(Extracted data entries)
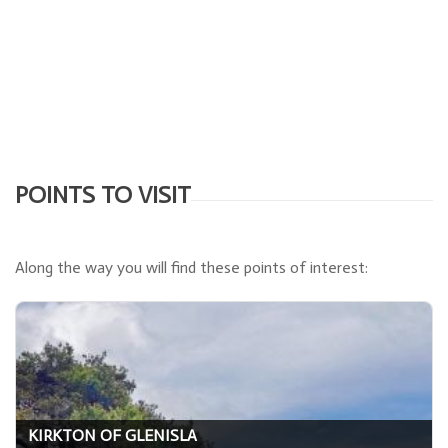
POINTS TO VISIT
Along the way you will find these points of interest:
KIRKTON OF GLENISLA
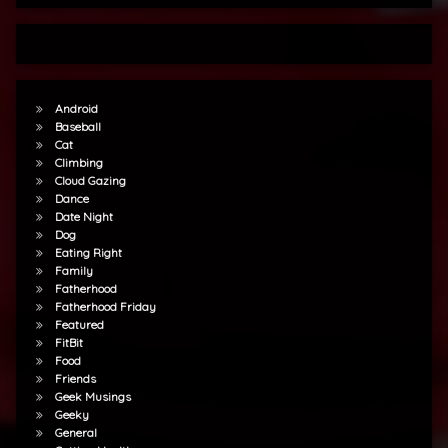
Android
Baseball
Cat
Climbing
Cloud Gazing
Dance
Date Night
Dog
Eating Right
Family
Fatherhood
Fatherhood Friday
Featured
FitBit
Food
Friends
Geek Musings
Geeky
General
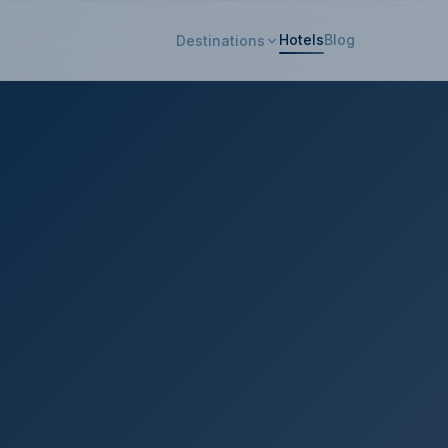
Hotels
Blog
Destinations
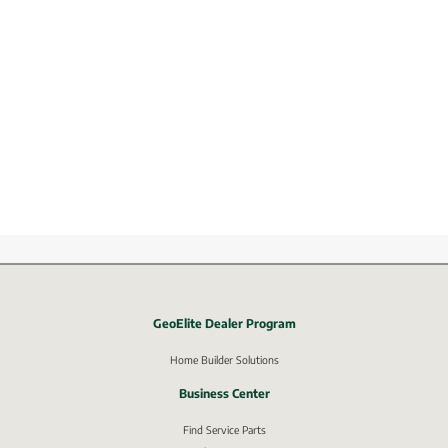
GeoElite Dealer Program
External link, opens in new window.
Home Builder Solutions
Business Center
Find Service Parts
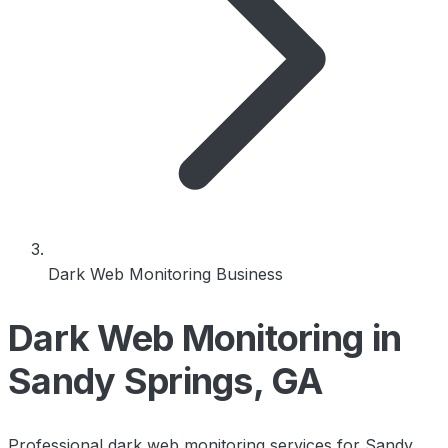
Dark Web Monitoring Business
Dark Web Monitoring in
Sandy Springs, GA
Professional dark web monitoring services for Sandy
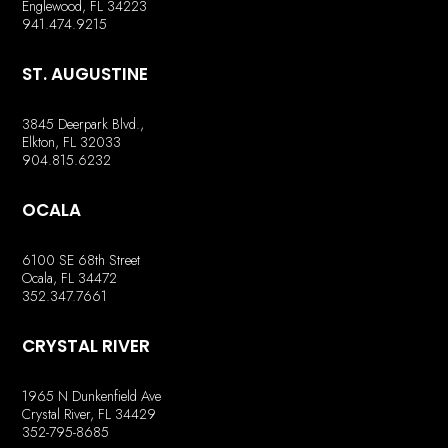
Englewood, FL 34223
941.474.9215
ST. AUGUSTINE
3845 Deerpark Blvd.,
Elkton, FL 32033
904.815.6232
OCALA
6100 SE 68th Street
Ocala, FL 34472
352.347.7661
CRYSTAL RIVER
1965 N Dunkenfield Ave
Crystal River, FL 34429
352-795-8685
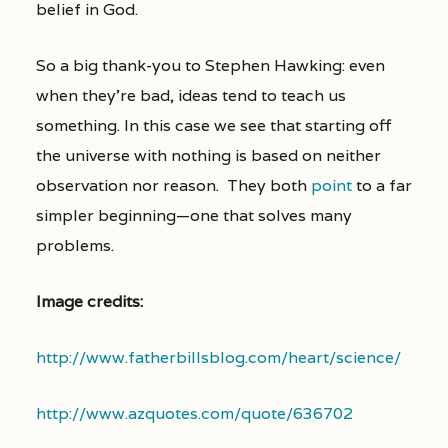
belief in God.
So a big thank-you to Stephen Hawking: even
when they’re bad, ideas tend to teach us
something. In this case we see that starting off
the universe with nothing is based on neither
observation nor reason. They both
point
to a far
simpler beginning—one that solves many
problems.
Image credits:
http://www.fatherbillsblog.com/heart/science/
http://www.azquotes.com/quote/636702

**Task description:** Exact duplicates of all the entries are required, and no image may appear in them.

**Task output:**
POINTS TO VISIT
Along the way you will find these points of interest:
KIRKTON OF GLENISLA
Android
Baseball
Cat
Climbing
Cloud Gazing
Dance
Date Night
Dog
Eating Right
Family
Fatherhood
Fatherhood Friday
Featured
FitBit
Food
Friends
Geek Musings
Geeky
General
Hotels
Blog
Destinations
GeoElite Dealer Program
External link, opens in new window.
Home Builder Solutions
Business Center
Find Service Parts
Dark Web Monitoring Business
Dark Web Monitoring in
Sandy Springs, GA
Professional dark web monitoring services for Sandy
Englewood, FL 34223
941.474.9215
ST. AUGUSTINE
3845 Deerpark Blvd.,
Elkton, FL 32033
904.815.6232
OCALA
6100 SE 68th Street
Ocala, FL 34472
352.347.7661
CRYSTAL RIVER
1965 N Dunkenfield Ave
Crystal River, FL 34429
352-795-8685
belief in God.
So a big thank-you to Stephen Hawking: even
when they’re bad, ideas tend to teach us
something. In this case we see that starting off
the universe with nothing is based on neither
observation nor reason. They both
point
to a far
simpler beginning—one that solves many
problems.
Image credits:
http://www.fatherbillsblog.com/heart/science/
http://www.azquotes.com/quote/636702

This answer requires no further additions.